The distant hum of lawnmowers is the only sound that breaks the silence as we stand in the garden of a Foxrock house hidden away off Kerrymount Avenue, where a mix of Edwardian and modern houses are sheltered behind very high walls and hedges close to Foxrock village.
Adelaide is private and very secure, says its publican owner, surrounded on nearly four sides and accessed down a long narrow driveway. He bought the nearly half-acre site, the orchard of neighbouring house Whitegates, in 1985 and built the house named after the Australian city where his wife comes from.
Now the detached 644sq m (6,932sq ft) six-bed on a large garden is for sale for €3.25 million through agent Savills.
0 of 3
From the outside, Adelaide doesn’t look anything like the size it is. But it is big with an unusual layout: it comes with a large conservatory/garden room, three bedrooms in the main house and three in a self-contained section of the house that can be closed off as a separate annex. Freshly painted, mostly white, and staged for sale by House & Garden Interiors – the vendors moved out some time ago – it’s in walk-in condition.
The long driveway bordered by 20ft hedges opens into a large gravelled space at the front of the house. Double front doors open into a wide double-height front hall with panelled walls, floored with gleaming pale tiles, where a curved staircase on the left rises to a galleried landing.
The downstairs rooms are fairly open-plan and all interconnect, making it a good party house – “There’s been many a shindig,” says the owner. The drawingroom on the right of the front hall has two sets of French windows opening to the garden at the side; a formal dining room is beside it and a wide sliding door opens down a few steps into the huge garden room.
Double-glazed roof
The room is super-bright on this sunny day: it has a soaring double-glazed roof with two ceiling fans, and two walls of windows and French windows opening into the garden.
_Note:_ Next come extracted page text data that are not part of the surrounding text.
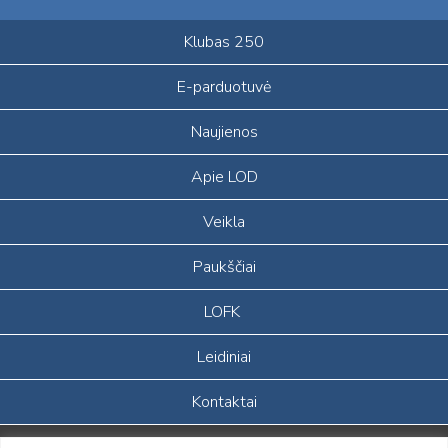
Klubas 250
E-parduotuvė
Naujienos
Apie LOD
Veikla
Paukščiai
LOFK
Leidiniai
Kontaktai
The Christoff kitchen off it has a breakfast area at one end, a window seat at the other and an island unit with a polished granite countertop between them.
The annex is accessed through an inner hall near the kitchen: it’s self-contained, with a kitchen, shower room, and two/three double bedrooms (one could be a living room) and up a flight of stairs, a long room over the double garage that had been used as a cinema room. The annex could be a granny flat or home office and agent Savills thinks it might suit an embassy looking for accommodation. (The agency has already put out feelers on the embassy circuit.)
In the main house, there’s a double bedroom and a large smart family bathroom at one end of the wide galleried landing; at the other, there’s a parquet-floored sitting area off which are the main bedroom and a small bedroom set out as a nursery.
There are several patio areas around the house and a large well-kept lawn with a stone fountain in it. There’s a striking walnut tree that’s more than 200 years old, says the owner.
Sales have been slow on Kerrymount in the past few years: Heather Lodge, an Edwardian needing modernisation went for sale in April 2018 for €2.45 million and is now seeking €1.65 million; The Bawn, a period house with listed interiors, is still for sale at €6 million nearly a year after going on the market. Charton, next door to Adelaide, was reportedly sold for around €4 million in 2008, then demolished and replaced with a very large modern house.